### EXERCISE INSTRUCTIONS:
Print the entries below exactly as they appear, from the first line up to and including the line with "Mesa Diretora da". Do not print any pictures.

### MATERIAL FOR THE TASK:
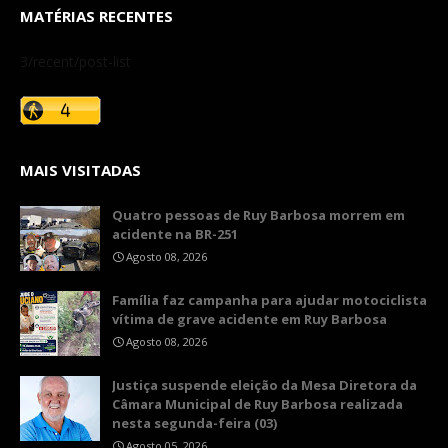
MATÉRIAS RECENTES
3/recent/post-list
MAIS VISITADAS
Quatro pessoas de Ruy Barbosa morrem em
acidente na BR-251
Agosto 08, 2026
​Família faz campanha para ajudar motociclista
vítima de grave acidente em Ruy Barbosa
Agosto 08, 2026
​Justiça suspende eleição da Mesa Diretora da
Câmara Municipal de Ruy Barbosa realizada
nesta segunda-feira (03)
Agosto 05, 2026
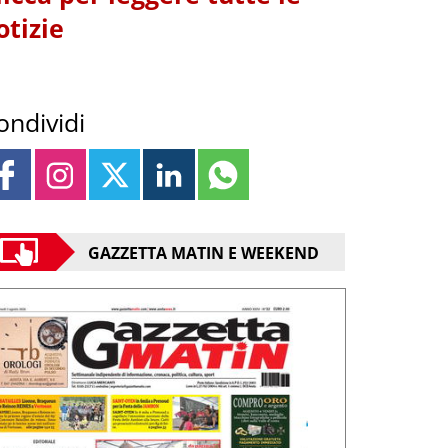
otizie
ondividi
GAZZETTA MATIN E WEEKEND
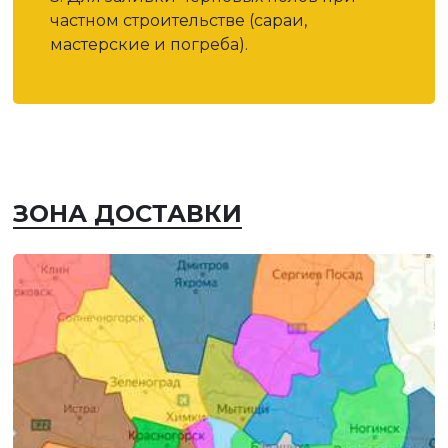
частном строительстве (сараи,
мастерские и погреба).
ЗОНА ДОСТАВКИ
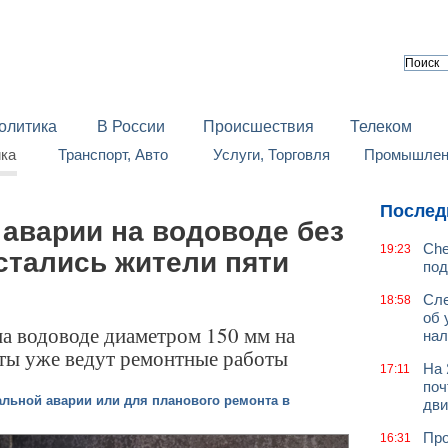
олитика
В России
Происшествия
Телеком
йка
Транспорт, Авто
Услуги, Торговля
Промышленн
Послед
 аварии на водоводе без
Che
19:23
стались жители пяти
под
Сле
18:58
об 
а водоводе диаметром 150 мм на
нал
ты уже ведут ремонтные работы
На 
17:11
поч
льной аварии или для планового ремонта в
дв
Про
16:31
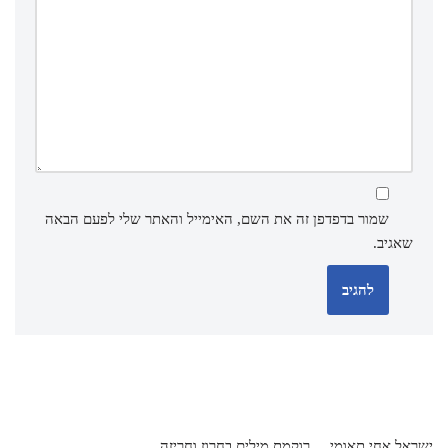
שמור בדפדפן זה את השם, האימייל והאתר שלי לפעם הבאה
שאגיב.
ישראל אחי תאומי
רוקמת מילים בחרוז וחריזה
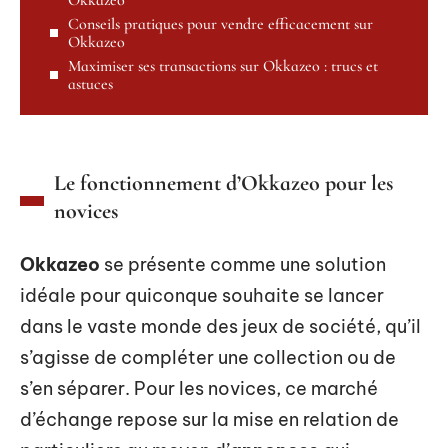
Conseils pratiques pour vendre efficacement sur
Okkazeo
Maximiser ses transactions sur Okkazeo : trucs et
astuces
Le fonctionnement d’Okkazeo pour les
novices
Okkazeo
se présente comme une solution
idéale pour quiconque souhaite se lancer
dans le vaste monde des jeux de société, qu’il
s’agisse de compléter une collection ou de
s’en séparer. Pour les novices, ce marché
d’échange repose sur la mise en relation de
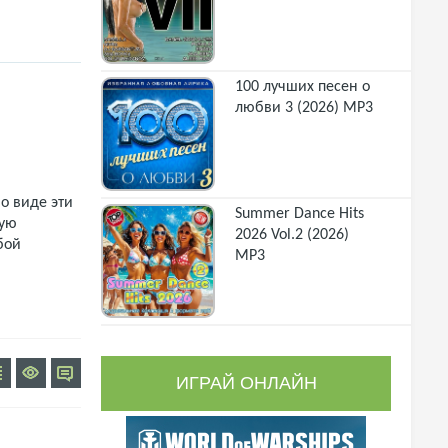
100 лучших песен о
любви 3 (2026) MP3
о виде эти
Summer Dance Hits
щую
2026 Vol.2 (2026)
бой
MP3
ИГРАЙ ОНЛАЙН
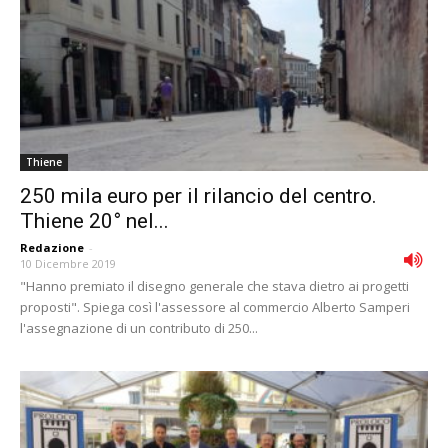
Thiene
250 mila euro per il rilancio del centro.
Thiene 20° nel...
Redazione
-
10 Dicembre 2019
"Hanno premiato il disegno generale che stava dietro ai progetti
proposti". Spiega così l'assessore al commercio Alberto Samperi
l'assegnazione di un contributo di 250...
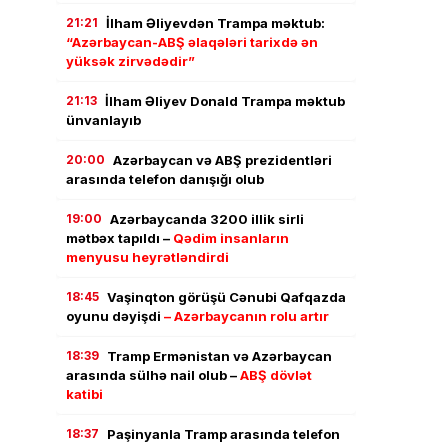
21:21
İlham Əliyevdən Trampa məktub:
“Azərbaycan-ABŞ əlaqələri tarixdə ən
yüksək zirvədədir”
21:13
İlham Əliyev Donald Trampa məktub
ünvanlayıb
20:00
Azərbaycan və ABŞ prezidentləri
arasında telefon danışığı olub
19:00
Azərbaycanda 3200 illik sirli
mətbəx tapıldı –
Qədim insanların
menyusu heyrətləndirdi
18:45
Vaşinqton görüşü Cənubi Qafqazda
oyunu dəyişdi
– Azərbaycanın rolu artır
18:39
Tramp Ermənistan və Azərbaycan
arasında sülhə nail olub –
ABŞ dövlət
katibi
18:37
Paşinyanla Tramp arasında telefon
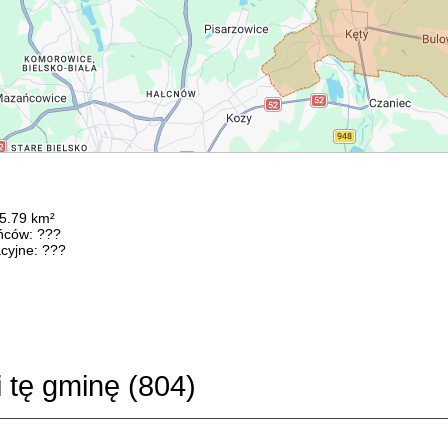
75.79 km²
ńców: ???
cyjne: ???
i tę gminę (
804
)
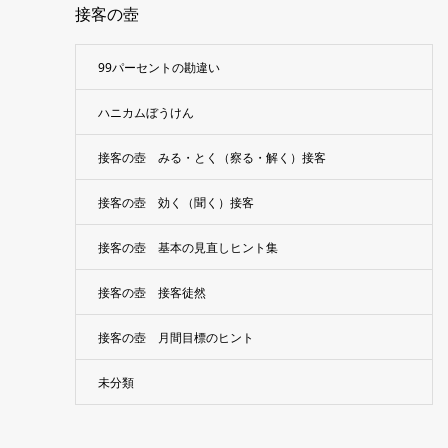
接客の壺
99パーセントの勘違い
ハニカムぼうけん
接客の壺 みる・とく（察る・解く）接客
接客の壺 効く（聞く）接客
接客の壺 基本の見直しヒント集
接客の壺 接客徒然
接客の壺 月間目標のヒント
未分類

### FINAL ANSWER:
MATÉRIAS RECENTES
3/recent/post-list
MAIS VISITADAS
Quatro pessoas de Ruy Barbosa morrem em
acidente na BR-251
Agosto 08, 2026
​Família faz campanha para ajudar motociclista
vítima de grave acidente em Ruy Barbosa
Agosto 08, 2026
​Justiça suspende eleição da Mesa Diretora da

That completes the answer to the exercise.